Ne yazık ki yıllardın yaşananlar ve yaşanmakta olanlar sadece demokrasiyi güdük bırakmakla kalmadı, ahlaki olarak da toplumu zedeledi. Bugün ülkenin her yanından çürüme kokuları geliyor. Bu korkunç bir durum. Yani politika öyle rezil bir noktaya geldi ki, artık başlı başına ahlaki bir probleme dönüştü. Darbeler, güce tapınma ayinleriydi. Hakkın ortadan kalktığı vahşet dönemleriydi. Ne yazık ki güç bugün de hakkın ve haklının önünde dikiliyor. Ve ne yazık ki insanlar haklının yanında değil güçlünün yanında olmakta hiçbir sakınca görmüyorlar. İster militarist, ister sivil olsun güçlünün yanında yer alanları tarih hiçbir zaman affetmedi, bundan sonra da affetmeyecek. Biz sanatçılar olarak her zaman haklının yanında yer almayı erdem bildik ki doğrusu da budur. Bu doğruyu söylemek, yazmak, göstermek her zaman boynumuzun borcudur.
Ahmet Ümit okurları, kelimelerinizle, cümlelerinizle düşünüp, anlatımınızla, betimlemelerinizle zihninde canlandırdığı romanları sadece okumakla kalmıyor aynı zamanda yaşıyor. Bunda eserlerinizde kullandığınız sinemografik tekniklerin etkili olduğunu düşünüyorum. Sinemanın yazarlığınızla ilişkisi hakkında neler söylersiniz?
Çok haklısınız, edebiyattan sonra en çok sevdiğim sanat alanı sinemadır. Romanlarımı yazarken kendi filmimi çekiyormuş duygusuna kapılırım. Bilgisayarım ekranı anında bir sinema sahnesine dönüşür ve ben yazdığım romanın bir izleyicisi olarak bulurum kendimi. Çok zevkli bir deneyimdir bu. Mekan tanımlamalarım, karakter yaratımlarım, diyaloglarım da bunlar açıkça görülebilir.
Son olarak aldığımız duyumlar yeni bir “İstanbul” romanının yolda olduğu yönünde? Bu sefer nasıl bir macera bekliyor okurlarınızı?
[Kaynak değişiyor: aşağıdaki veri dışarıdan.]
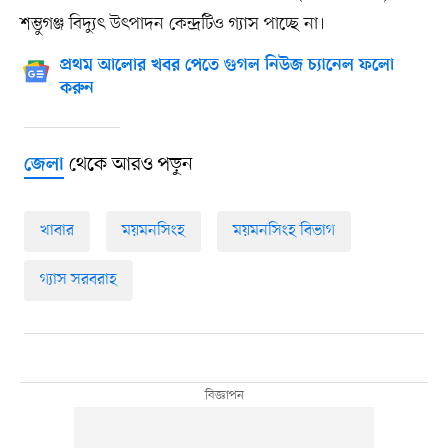
শম্ভুগঞ্জ বিদ্যুৎ উৎপাদন কেন্দ্রটিও গ্যাস পাচ্ছে না।
প্রথম আলোর খবর পেতে গুগল নিউজ চ্যানেল ফলো
করুন
থেকে আরও পড়ুন
জেলা
খাবার
ময়মনসিংহ
ময়মনসিংহ বিভাগ
গ্যাস সরবরাহ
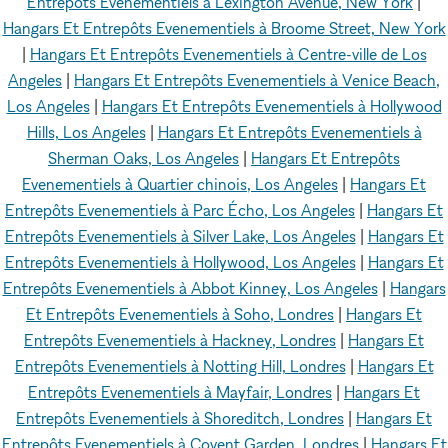
Entrepôts Evenementiels à Lexington Avenue, New York
|
Hangars Et Entrepôts Evenementiels à Broome Street, New York
|
Hangars Et Entrepôts Evenementiels à Centre-ville de Los
Angeles
|
Hangars Et Entrepôts Evenementiels à Venice Beach,
Los Angeles
|
Hangars Et Entrepôts Evenementiels à Hollywood
Hills, Los Angeles
|
Hangars Et Entrepôts Evenementiels à
Sherman Oaks, Los Angeles
|
Hangars Et Entrepôts
Evenementiels à Quartier chinois, Los Angeles
|
Hangars Et
Entrepôts Evenementiels à Parc Écho, Los Angeles
|
Hangars Et
Entrepôts Evenementiels à Silver Lake, Los Angeles
|
Hangars Et
Entrepôts Evenementiels à Hollywood, Los Angeles
|
Hangars Et
Entrepôts Evenementiels à Abbot Kinney, Los Angeles
|
Hangars
Et Entrepôts Evenementiels à Soho, Londres
|
Hangars Et
Entrepôts Evenementiels à Hackney, Londres
|
Hangars Et
Entrepôts Evenementiels à Notting Hill, Londres
|
Hangars Et
Entrepôts Evenementiels à Mayfair, Londres
|
Hangars Et
Entrepôts Evenementiels à Shoreditch, Londres
|
Hangars Et
Entrepôts Evenementiels à Covent Garden, Londres
|
Hangars Et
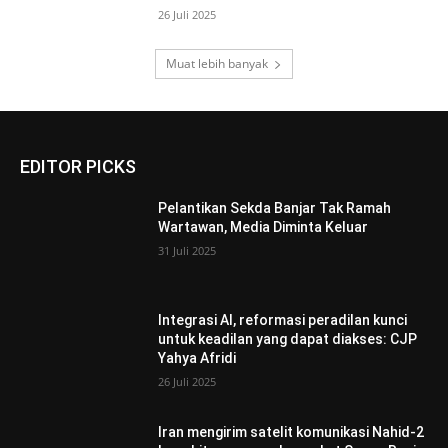
26 Juli 2025
Muat lebih banyak
EDITOR PICKS
Pelantikan Sekda Banjar Tak Ramah
Wartawan, Media Diminta Keluar
31 Juli 2025
Integrasi AI, reformasi peradilan kunci
untuk keadilan yang dapat diakses: CJP
Yahya Afridi
26 Juli 2025
Iran mengirim satelit komunikasi Nahid-2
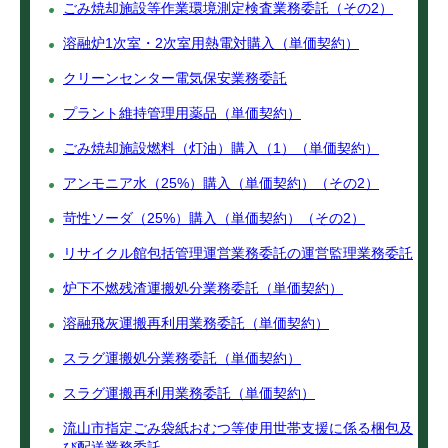
ごみ焼却施設等作業環境測定検査業務委託（その2）
溶融炉1次室・2次室用熱電対購入（単価契約）
クリーンセンター電気保安業務委託
プラント維持管理用薬品（単価契約）
ごみ焼却施設燃料（灯油）購入（1）（単価契約）
アンモニア水（25%）購入（単価契約）（その2）
苛性ソーダ（25%）購入（単価契約）（その2）
リサイクル館包括管理運営業務委託の運営監理業務委託
炉下不燃残渣運搬処分業務委託（単価契約）
溶融飛灰運搬再利用業務委託（単価契約）
スラグ運搬処分業務委託（単価契約）
スラグ運搬再利用業務委託（単価契約）
流山市指定ごみ袋紙おむつ等使用世帯支援に係る梱包及
び配送業務委託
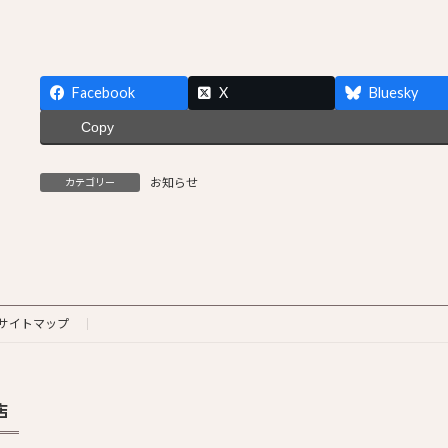
Facebook
X
Bluesky
Copy
お知らせ
カテゴリー
サイトマップ
店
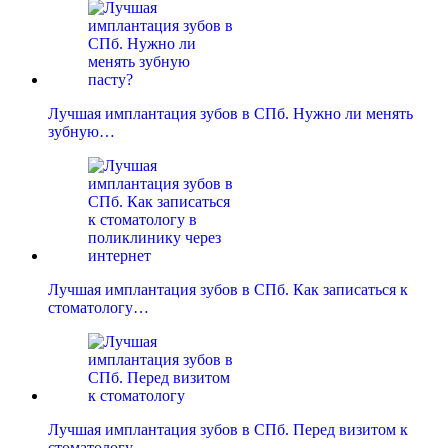
Лучшая имплантация зубов в СПб. Нужно ли менять
зубную…
Лучшая имплантация зубов в СПб. Как записаться к
стоматологу…
Лучшая имплантация зубов в СПб. Перед визитом к
стоматологу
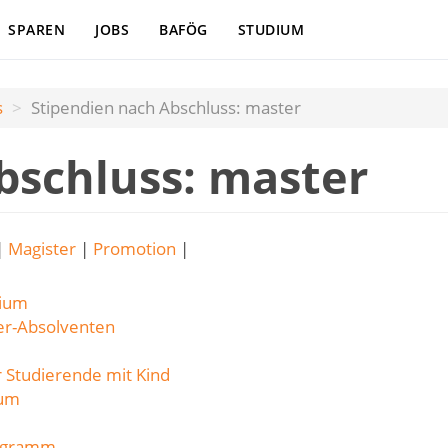
SPAREN
JOBS
BAFÖG
STUDIUM
s
Stipendien nach Abschluss: master
bschluss: master
|
Magister
|
Promotion
|
dium
ter-Absolventen
 Studierende mit Kind
ium
rogramm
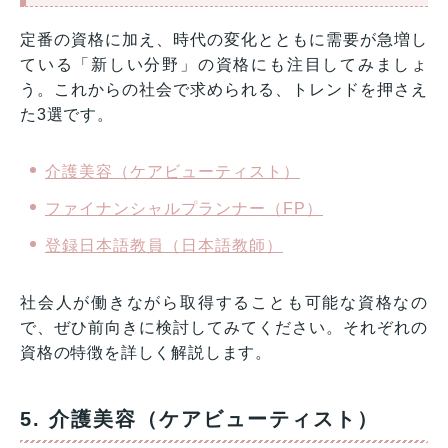
定番の資格に加え、時代の変化とともに需要が急増し
ている「新しい分野」の資格にも注目してみましょ
う。これからの社会で求められる、トレンドを押さえ
た3選です。
介護美容（ケアビューティスト）
ファイナンシャルプランナー（FP）
登録日本語教員（日本語教師）
社会人が働きながら取得することも可能な資格なの
で、ぜひ前向きに検討してみてください。それぞれの
資格の特徴を詳しく解説します。
5. 介護美容（ケアビューティスト）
Aslında sadece İstanbul değil, Amasya, Manisa ve Edirne’yi de konu alan bir roman üzerinde çalışıyorum. İlgilenenler anlamıştır, bu şehirler Osmanlı İmparatorluğu için özel önemi olan yerlerdi. Elbette yine bir cinayet var. Bu cinayet bizi zaman dehlizlerinden, Osmanlı klasik çağına kadar götürecek. Çünkü günümüzde işlenen cinayet belki de geçmişteki büyük bir sırla alakalı. Valla ben yazarken, acayip eğleniyor, pek çok şey öğreniyorum, umarım bu duyguları okurlarım da hisseder.